Apaixonados pelas ideias, pela dignidade da nação, meteram-se ambos na política ao mais alto nível, sabendo manobrar influências e multidões para chegar aos mais relevantes cargos na estrutura partidária. Maria seguia Maçaneta para todo o lado, devotando-lhe uma dedicação ilimitada, uma paixão verdadeira, inocente, embora. Sobretudo desde que o mestre a tinha ensinado a dormir. Era fácil, afinal, explicara-lhe. Esquece o Xanax, Maria, esquece o exercício, os banhos quentes, a música zen. Faz o que te digo. E resultou.

Maria adormecia agora de luz acesa, com as mãos sobre o peito, e dormia noites inteiras até às sete, sem interrupção. Seguia agora o mestre com outra energia. Em campanha eleitoral mostrava-se sempre fresca, sempre a seu lado. Ele curara-a.

E Paulo Maçaneta não a esqueceu no momento em que, beneficiando de um golpe de sorte muito bem planeado, conseguiu um lugar no governo. Maria teria uma pasta, e não seria uma qualquer. Maria ascenderia a Ministra da Saúde. Sabia de Saúde? Quem é que não sabe fazer um xarope de cenoura, um chá de tília? Claro que sabia de saúde.

Maria, radiante, jurou cumprir com lealdade as suas funções e duas horas depois telefonava ao Secretário de Estado da Cultura e ao Ministro da Educação, propondo uma parceria que beneficiaria as três tutelas: poupava ela, ganhavam eles, e mudava-se o país. A proposta era muito simples, e tinha tudo a ver com medicamentos: os técnicos de saúde, nos centros e hospitais, deixariam de receitar ansiolíticos e soníferos. Em vez disso, literatura portuguesa.

Ah, senhora doutora, ando muito inquieto, não durmo.

Muito bem, vai aqui levar uma coleçãozinha do Alexandre Herculano e vai ver que resolve a questão num instante.

Oh, doutora, a ação, em Herculano, excita-me muito...

Bem, sendo assim, deixe-me cá ver os catálogos das editoras... Bragança, Abelaira, Oliveira, Saramago... olhe, um Lobo Antunes, que me diz?

Só se for destes últimos, doutora

Pois claro, destes últimos.

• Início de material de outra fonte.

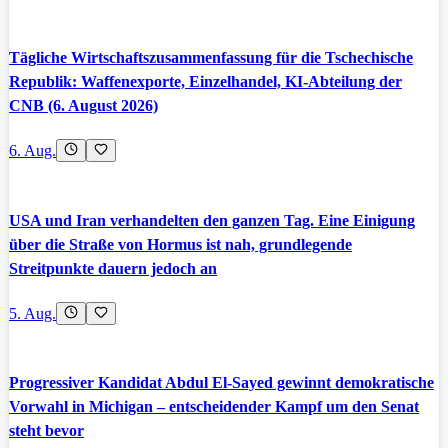
Tägliche Wirtschaftszusammenfassung für die Tschechische
Republik: Waffenexporte, Einzelhandel, KI-Abteilung der
CNB (6. August 2026)
6. Aug.
USA und Iran verhandelten den ganzen Tag. Eine Einigung
über die Straße von Hormus ist nah, grundlegende
Streitpunkte dauern jedoch an
5. Aug.
Progressiver Kandidat Abdul El-Sayed gewinnt demokratische
Vorwahl in Michigan – entscheidender Kampf um den Senat
steht bevor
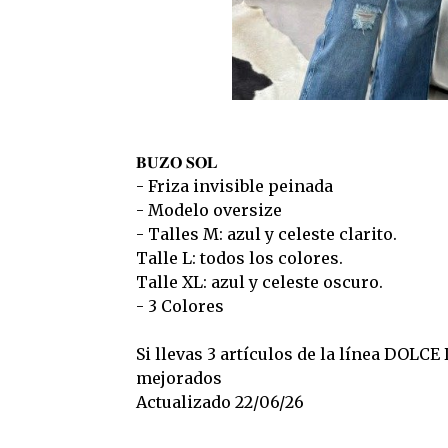
𝐁𝐔𝐙𝐎 𝐒𝐎𝐋
- Friza invisible peinada
- Modelo oversize
- Talles M: azul y celeste clarito.
Talle L: todos los colores.
Talle XL: azul y celeste oscuro.
- 3 Colores
Si llevas 3 artículos de la línea DOLC
mejorados
Actualizado 22/06/26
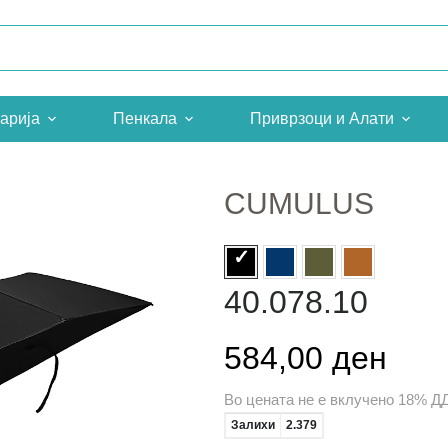
арија
Пенкала
Приврзоци и Алати
CUMULUS
40.078.10
584,00 ден
Во цената не е вклучено 18% Д
Залихи
2.379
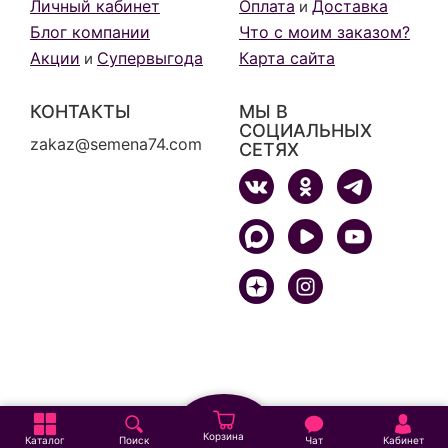
Личный кабинет
Оплата
Доставка
и
Блог компании
Что с моим заказом?
Акции
Супервыгода
Карта сайта
и
КОНТАКТЫ
МЫ В
СОЦИАЛЬНЫХ
zakaz@semena74.com
СЕТЯХ
Корзина
Каталог
Поиск
Чат
Кабинет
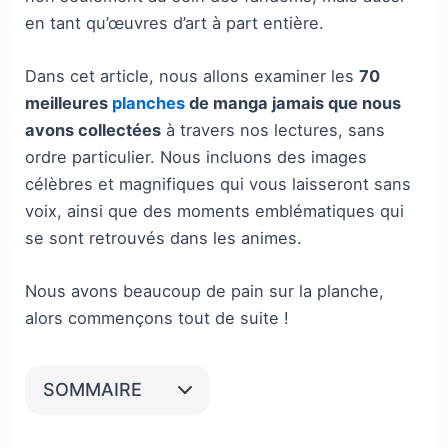
en tant qu’œuvres d’art à part entière.
Dans cet article, nous allons examiner les
70
meilleures
planches
de manga jamais que nous
avons collectées
à travers nos lectures, sans
ordre particulier. Nous incluons des images
célèbres et magnifiques qui vous laisseront sans
voix, ainsi que des moments emblématiques qui
se sont retrouvés dans les animes.
Nous avons beaucoup de pain sur la planche,
alors commençons tout de suite !
SOMMAIRE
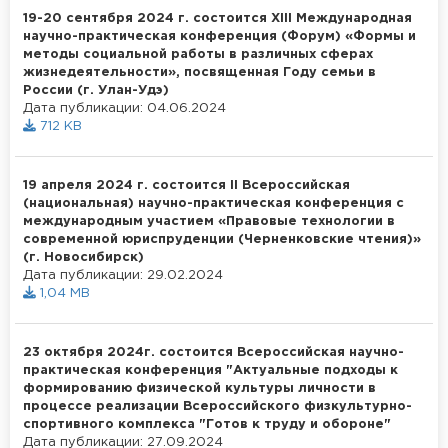
19-20 сентября 2024 г. состоится XIII Международная
научно-практическая конференция (Форум) «Формы и
методы социальной работы в различных сферах
жизнедеятельности», посвященная Году семьи в
России (г. Улан-Удэ)
Дата публикации: 04.06.2024
712 KB
19 апреля 2024 г. состоится II Всероссийская
(национальная) научно-практическая конференция с
международным участием «Правовые технологии в
современной юриспруденции (Черненковские чтения)»
(г. Новосибирск)
Дата публикации: 29.02.2024
1,04 MB
23 октября 2024г. состоится Всероссийская научно-
практическая конференция "Актуальные подходы к
формированию физической культуры личности в
процессе реализации Всероссийского физкультурно-
спортивного комплекса "Готов к труду и обороне"
Дата публикации: 27.09.2024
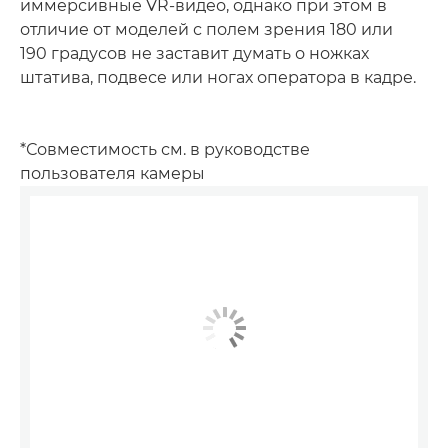
иммерсивные VR-видео, однако при этом в
отличие от моделей с полем зрения 180 или
190 градусов не заставит думать о ножках
штатива, подвесе или ногах оператора в кадре.
*Совместимость см. в руководстве
пользователя камеры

Tem preferência por algum título.

Qualquer um, mas dois ou três.

Mas olhe que um basta-lhe para um mês ou mais.

Mesmo assim, doutora, para não andar sempre para aqui a caminhar, faça-me o favor e receite-me tudo o que publicou desde há 10 anos, exceto as crónicas em jornais, se faz favor.

O senhor é que sabe, mas não abuse, não abuse, olhe que isto vicia.

E só com Literatura Portuguesa, Maria diminuiu os custos na saúde, aumentou os índices de literacia, promovendo o sucesso escolar, e desenvolveu o setor editorial, diminuindo largamente o número de desempregados.

Maria e Maçaneta chegaram ambos à Presidência da República, um de cada vez. Nunca casaram: Maçaneta dedicava as noites à nação.